Voici un petit livre souvent excessif, parfois jusqu'à la caricature, parfois même délirant mais qui braque souvent le projecteur là où nous n'avons, justement, pas envie de regarder… Donc, il dérange et donne matière à réflexion. En voici quelques extraits.

Espoir
[15] Espérer, […] c'est vouloir que les choses soient autrement sans en vouloir les moyens. C'est une lâcheté. Il faut savoir à quoi l'on tient, et s'y tenir. Quitte à se faire des ennemis. Quitte à se faire des amis. Dès que nous savons ce que nous voulons, nous ne sommes plus seuls, le monde se repeuple. [… 16] L'espoir, cette très légère mais constante impulsion vers demain qui nous est communiquée de jour en jour, est le meilleur agent du maintien de l'ordre.
Débat politique
[28] Il n'y a pas à désespérer de l'état d'avilissement du débat dans la sphère publique. Si l'on y hurle si fort, c'est que plus personne n'écoute. Ce qu'il se passe vraiment, souterrainement, c'est que tout se pluralise, tout se localise, tout se révèle situé, tout fuit. Ce n'est pas seulement que le peuple manque, qu'il joue aux abonnés absents, qu'il ne donne plus de nouvelles, qu'il ment aux sondeurs, c'est qu'il s'est déjà fait la malle, en mille directions insoupçonnées. Il n'est pas seulement abstentionniste, en retrait, introuvable: il est en fuite, quand bien même sa fuite ne serait qu'intérieure ou immobile. Il est déjà ailleurs.
Droit
[33] L'un des aspects les plus remarquables du processus de fragmentation [de la société] en cours est qu'il touche cela même qui jusque-là devait assurer le maintien de l'unité sociale: le Droit. Législations antiterroristes d'exception, mise en pièces du droit du Travail, spécialisation croissante des juridictions et des parquets, le Droit n'existe plus. [… 34] Pour paradoxale que cette affirmation puisse paraître, nous vivons le temps de l'abolition de la Loi. La prolifération métastatique des lois n'est qu'un aspect de cette abolition. Si chaque loi n'était pas devenue insignifiante dans l'édifice rococo du droit contemporain, faudrait-il en tant produire ?

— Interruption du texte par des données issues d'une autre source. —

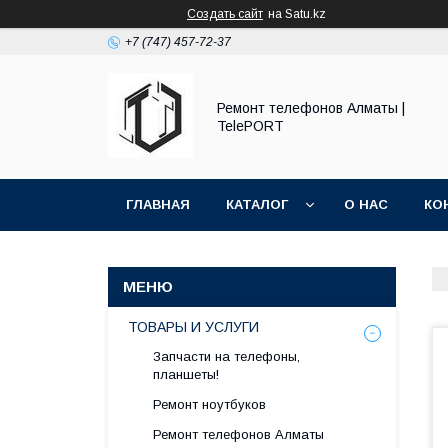
Создать сайт
на Satu.kz
+7 (747) 457-72-37
Ремонт телефонов Алматы |
TelePORT
ГЛАВНАЯ
КАТАЛОГ
О НАС
КО
ТОВАРЫ И УСЛУГИ
Запчасти на телефоны,
планшеты!
Ремонт ноутбуков
Ремонт телефонов Алматы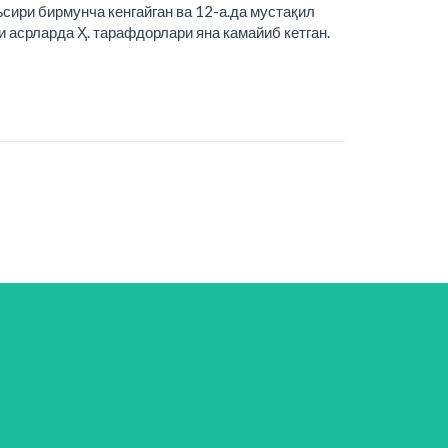
сири бирмунча кенгайган ва 12-а.да мустақил
ги асрларда Ҳ. тарафдорлари яна камайиб кетган.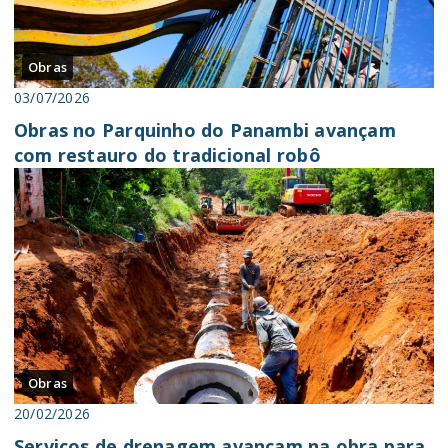
Obras
03/07/2026
Obras no Parquinho do Panambi avançam
com restauro do tradicional robô
Obras
20/02/2026
Serviços de drenagem avançam na obra para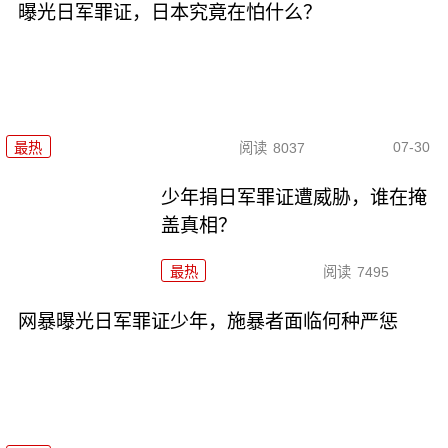
曝光日军罪证，日本究竟在怕什么？
07-30
最热
阅读
8037
少年捐日军罪证遭威胁，谁在掩
盖真相？
最热
阅读
7495
网暴曝光日军罪证少年，施暴者面临何种严惩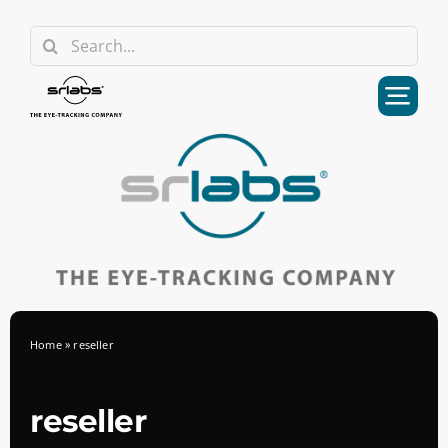
Skip
Search
to
for:
content
Home
»
reseller
reseller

[… 36] Accepter de voir la fragmentation du monde jusque dans le droit ne va pas de soi. [...] Au fond, le chantage qui reconduit sans cesse les conditions de notre soumission, c'est celui-ci: soit l'Etat, le Droit, la Loi, la police, la justice, soit la guerre civile, la vengeance, l'anarchie et tout le bastringue. Cette croyance, ce justicialisme, cet étatisme, imprègnent uniformément l'ensemble des sensibilités politiquement admissibles et audibles dans ce pays, de l'extrême gauche à l'extrême droite. C'est même selon cet axe inamovible que s'opère la conversion d'une bonne partie du vote ouvrier en vote Front national sans crise existentielle majeure pour les concernés. C'est cela aussi qui fait toutes les réactions indignées face aux cascades d' « affaires » qui composent désormais le quotidien de la vie politique contemporaine. [...] Ceux qui font les lois ne les respectent à l'évidence pas. Ceux qui entendent nous inculquer la « morale du travail » font des emplois fictifs. Les Stups - c'est désormais de notoriété publique - sont le plus gros dealer de shit de France. Et, dès que, par extraordinaire, un magistrat est mis sur écoute, on ne tarde pas à découvrir quelles inqualifiables tractations se cachent derrière l'auguste prononcé d'un jugement, d'un appel ou d'un non-lieu.
Politique
[...50] Pour nous, il ne s'agit pas de « faire de la politique autrement », mais de faire autre chose que de la politique. La politique rend vide et avide.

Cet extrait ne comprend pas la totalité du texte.